Symptomatic Irreversible Pulpitis (SIP) - You know, the patient who comes in the clinic complaining of lingering thermal pain, spontaneous pain, or an acute apical abscess - and - you wish you could Rx antibiotics and get them to come back in 3 days.

Nagle et al (Triple O, 2000) published an article regarding systemic penicillin on pain in untreated irreversible pulpitis.  No significant difference was found in spontaneous pain, percussion pain or analgesics taken.  Don't Rx antibiotics unless the patient shows signs of systemic infection (fever >100F, etc)

So, how do we manage these cases clinically?  Cross our fingers?  Hope?  Try this algorithm which was recently reviewed by our Endodontic Mentor, Dr. Crossfit.

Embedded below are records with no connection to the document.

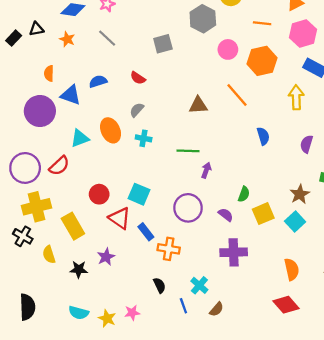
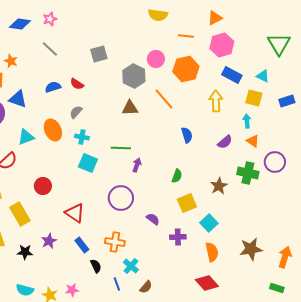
gray hexagon: (203, 19) -> (134, 76), moved
orange star: (67, 39) -> (11, 61), moved
blue semicircle: (98, 81) -> (53, 87), moved
purple semicircle: (306, 144) -> (225, 142), turned -147
cyan square: (139, 194) -> (88, 163), moved
green semicircle: (244, 194) -> (177, 176), moved
purple semicircle: (226, 215) -> (153, 219), moved
red triangle: (120, 218) -> (75, 213), moved
cyan square: (295, 222) -> (209, 223), moved
blue rectangle: (146, 232) -> (82, 245), moved
orange cross: (169, 249) -> (115, 242), moved
purple cross: (234, 252) -> (178, 237), moved, size x0.7

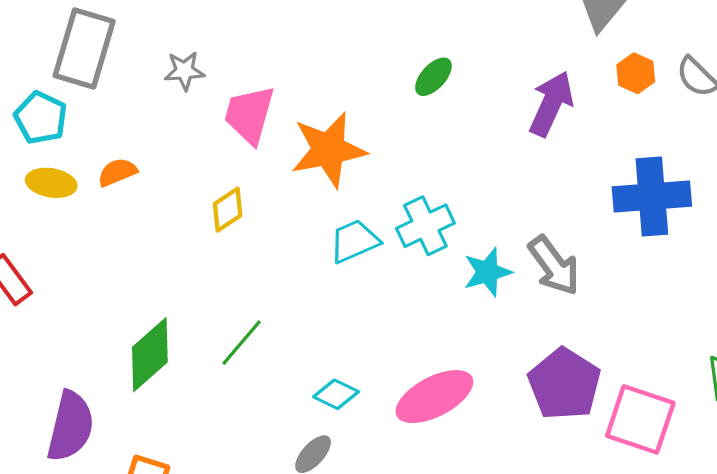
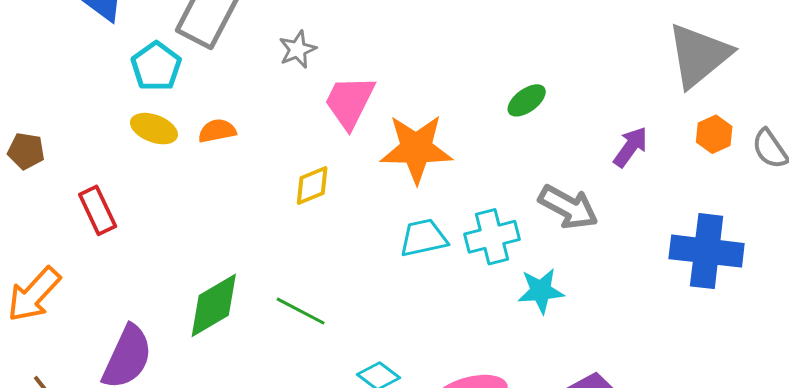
gray star: (184, 71) -> (298, 49), turned -30
purple arrow: (551, 104) -> (631, 147), size x0.7
gray arrow: (554, 266) -> (568, 207), moved, turned -36
green line: (242, 343) -> (301, 311), turned 66

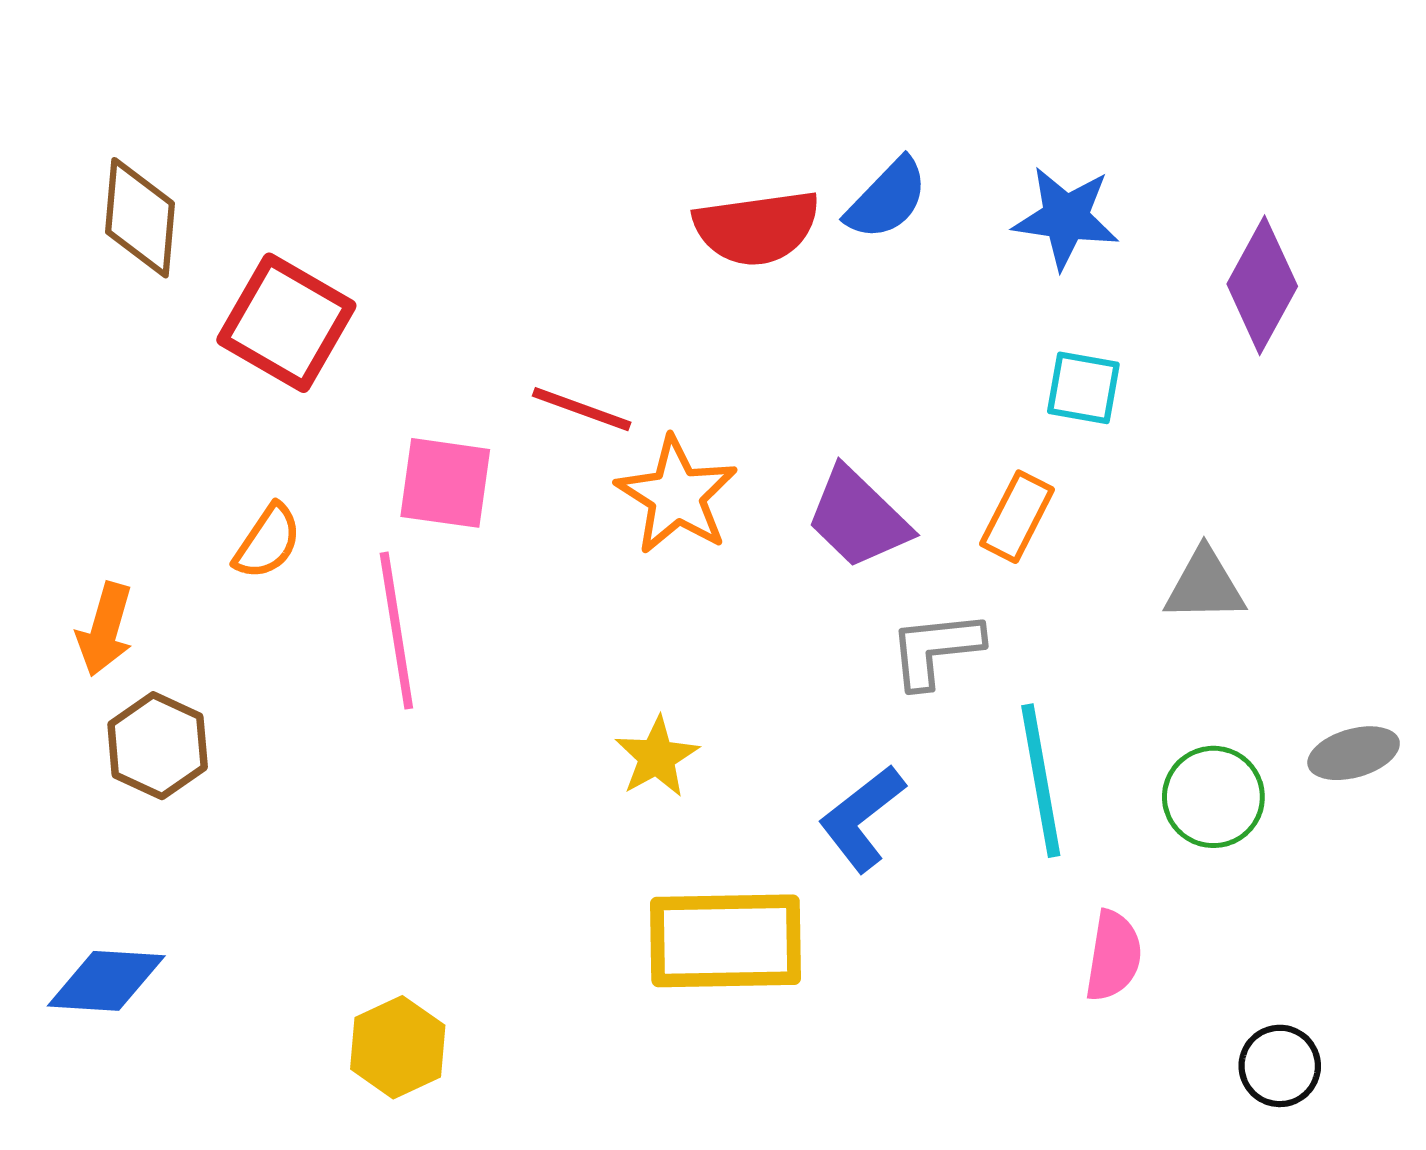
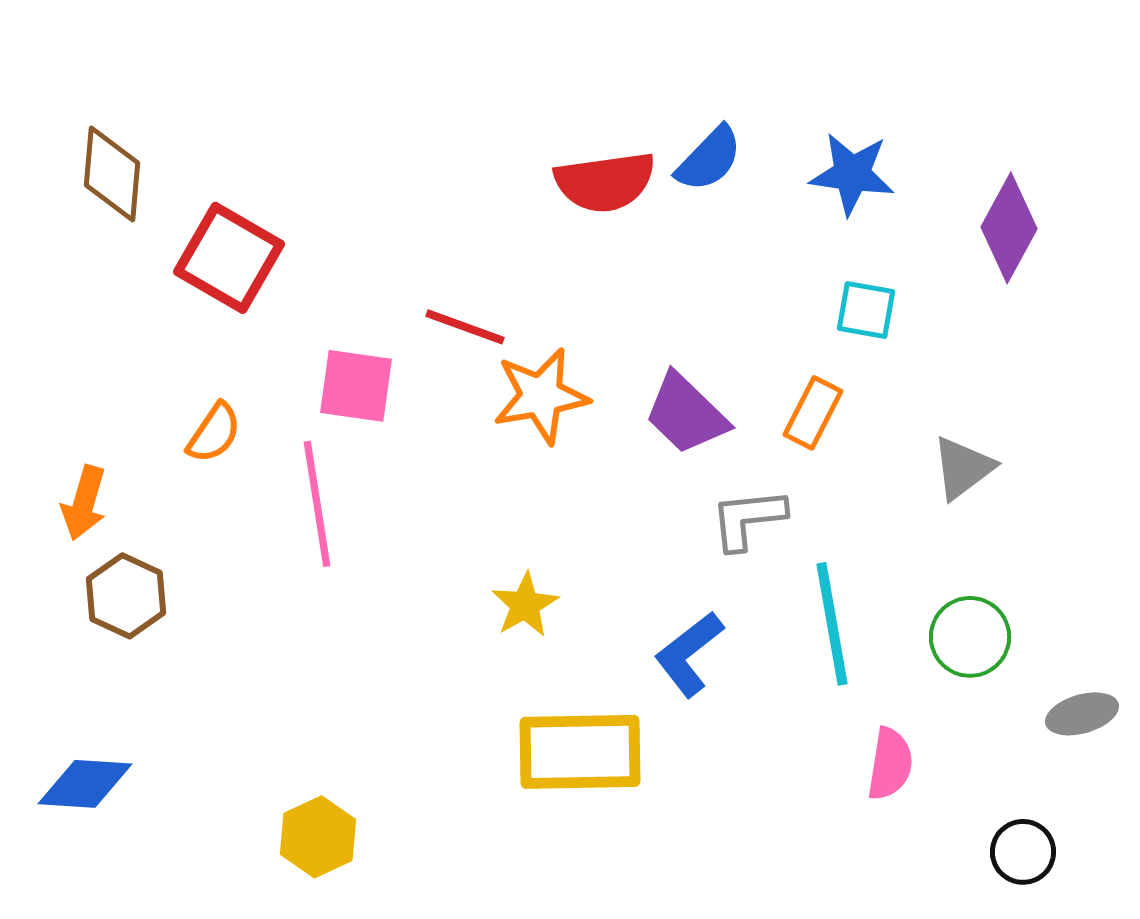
orange star: (677, 495) -> (541, 396), turned 30
gray triangle: (1205, 586) -> (963, 468), turned -36
gray ellipse: (1354, 753) -> (1082, 714), moved

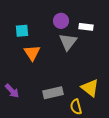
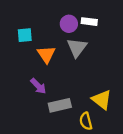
white rectangle: (86, 27) -> (89, 22), moved
orange triangle: (32, 53) -> (46, 54), moved
purple arrow: (12, 91) -> (38, 86), moved

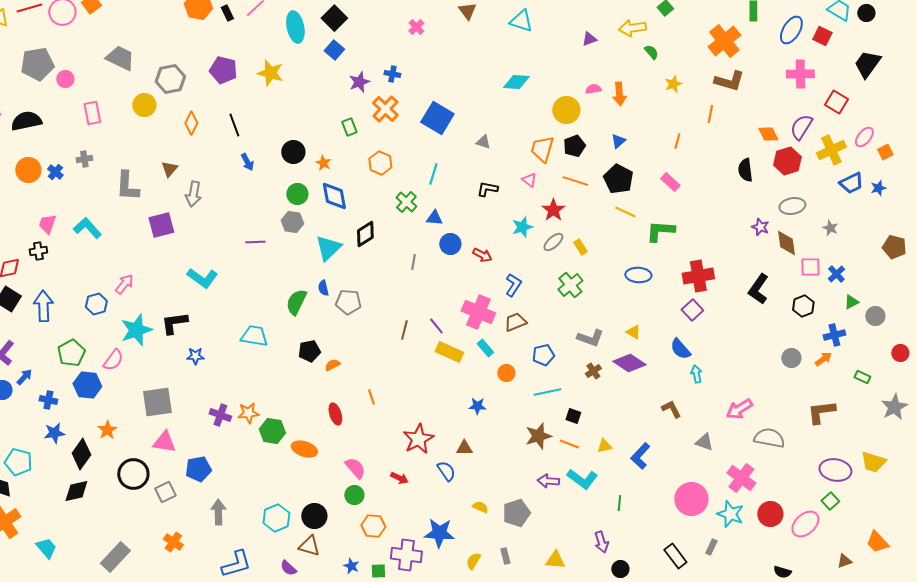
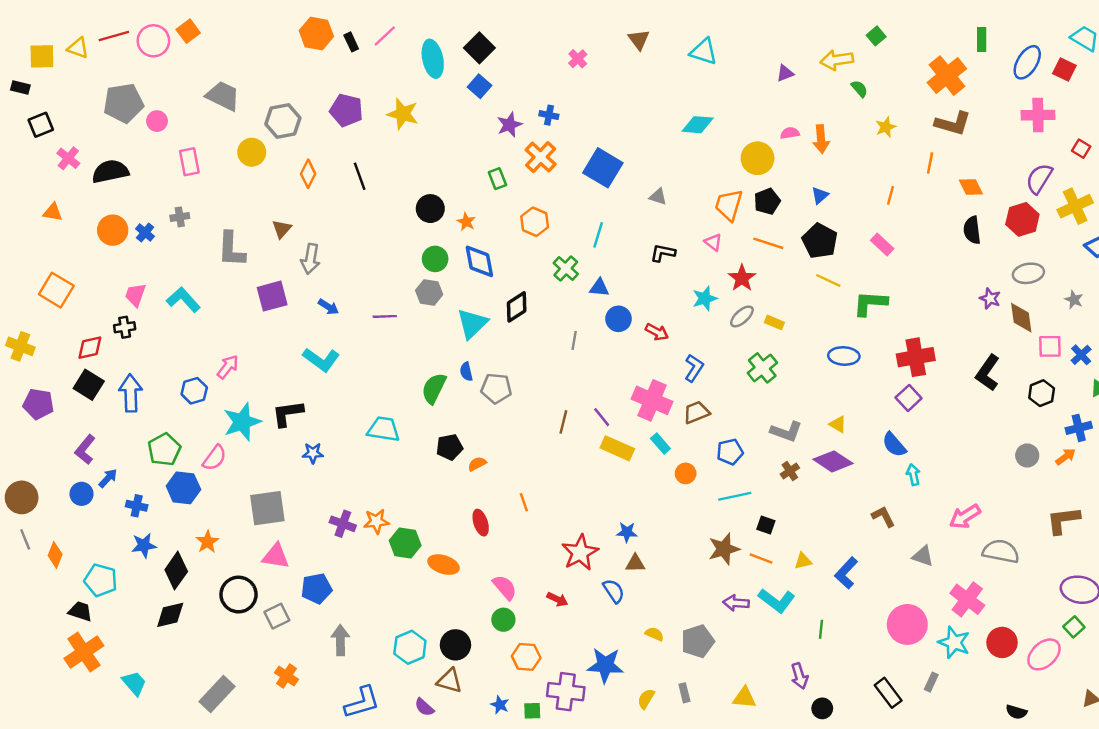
red square: (836, 102) -> (1081, 149), size x0.7
orange diamond: (768, 134) -> (971, 187), moved
blue arrow: (247, 162) -> (328, 307), moved, turned -30
yellow rectangle: (580, 247) -> (774, 322), turned -35
blue star: (477, 406) -> (627, 532), moved

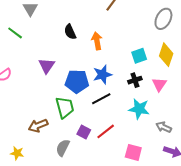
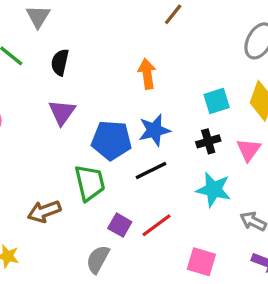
black semicircle: (70, 32) -> (60, 62), moved, turned 35
gray semicircle: (63, 148) -> (98, 259), moved

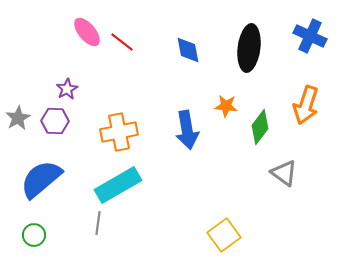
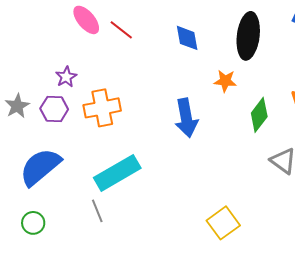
orange star: (226, 106) -> (225, 81), moved
orange cross: (119, 132) -> (102, 108), moved
gray line: (98, 223) -> (97, 211), turned -30

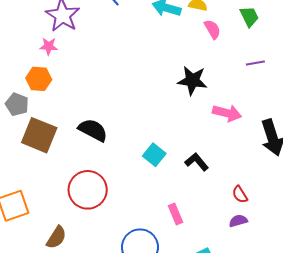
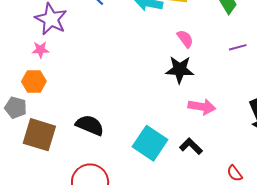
pink semicircle: (212, 29) -> (185, 39), moved
pink arrow: (227, 113) -> (202, 107), moved
cyan square: (154, 155) -> (150, 143), size x1.6

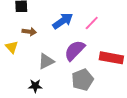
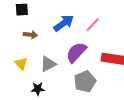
yellow triangle: (12, 47) -> (21, 64), moved

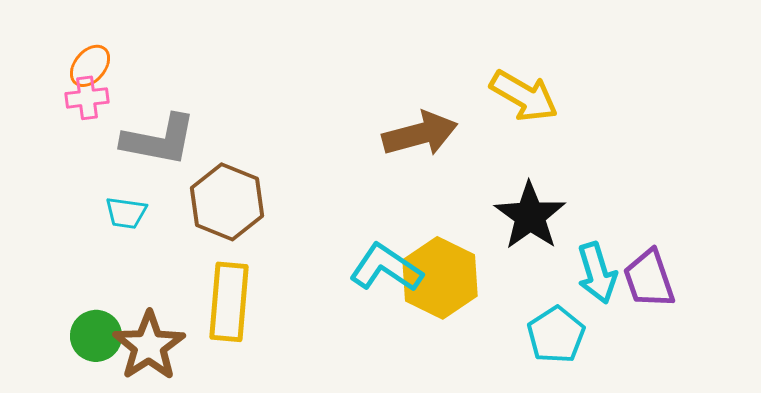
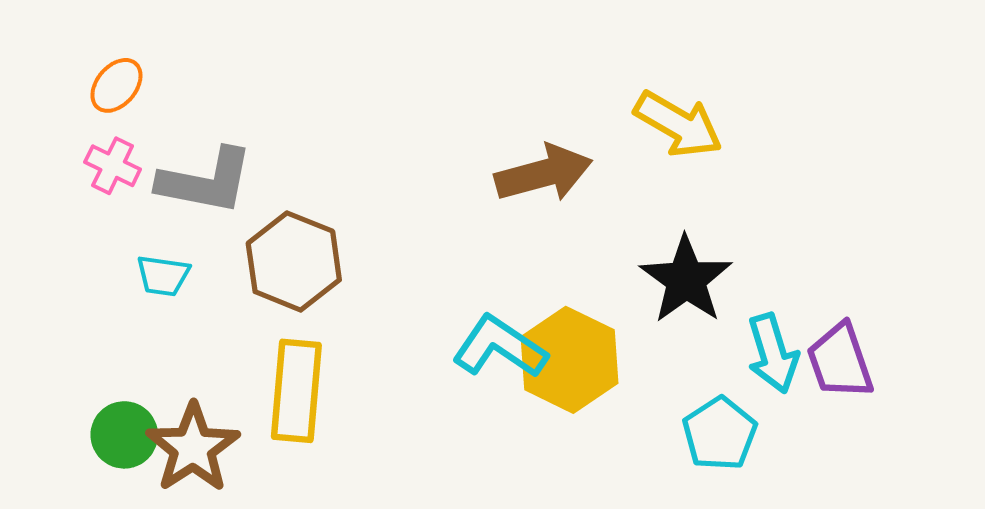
pink cross: (87, 98) -> (113, 166), moved, turned 33

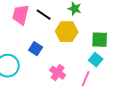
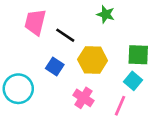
black line: (44, 15) -> (65, 35), moved
yellow hexagon: (67, 32) -> (93, 60), moved

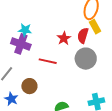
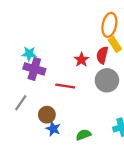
cyan star: (25, 30) -> (29, 54), moved
blue star: (11, 99) -> (53, 129), moved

Dx:   Symptomatic Irreversible Pulpitis of a mandibular tooth.
  1. IAN Block (once with Lidocaine 2% (epi) and then with 0.5% Bupivicaine (epi).
  2. Intraosseous (X tip/Stabident) with 3% mepivicaine.
  3. Cold test - if no response to cold - Initiate endodontic therapy.
  4. If positive to cold test, then give another IAN block with 3% mepivicaine and repeat cold test.
  5. If cold positive again, reappoint in 7-10 days.
  6. Rx 3-10 days of NSAID tx. No Antibiotics Rx'd unless indicated!


Episode 30/500: Greater Palatine Anesthesia with Ice - Take 5

Post - chops busting, here is a video by our endodontic mentor on a fellow resident demonstrating the correct greater palatine anesthetic technique.  This is take 5 and we already numbed up his other side (hence the hemorrhage).

Also, thanks to Ice Latte, our Perio mentor, for initiating this chop busting session.  To both of you guys, I am grateful.



Episode 29/500: Mouth Prop for the ages

If you have ever sat in the chair for longer than 20 minutes, I can guarantee that your jaw is going to get tired, sore, or fatigued from being open - especially if it's for a root canal on a maxillary 2nd molar.  Good times.

Get your patients to use a mouth prop - most like them.  Maryse, if you're reading this, I'm still right!  This will allow them to suffer comfortably much longer through those calcified 2nd molars.

Child size = adults
Adult size = horses



Friday, July 29, 2011

Episode 28/500: Adjust crown contours and polish fast

There are so many different methods in dentistry to achieve the same goal.  I am look forward to folks posting comments to discuss how they accomplish the same tasks - in a different way!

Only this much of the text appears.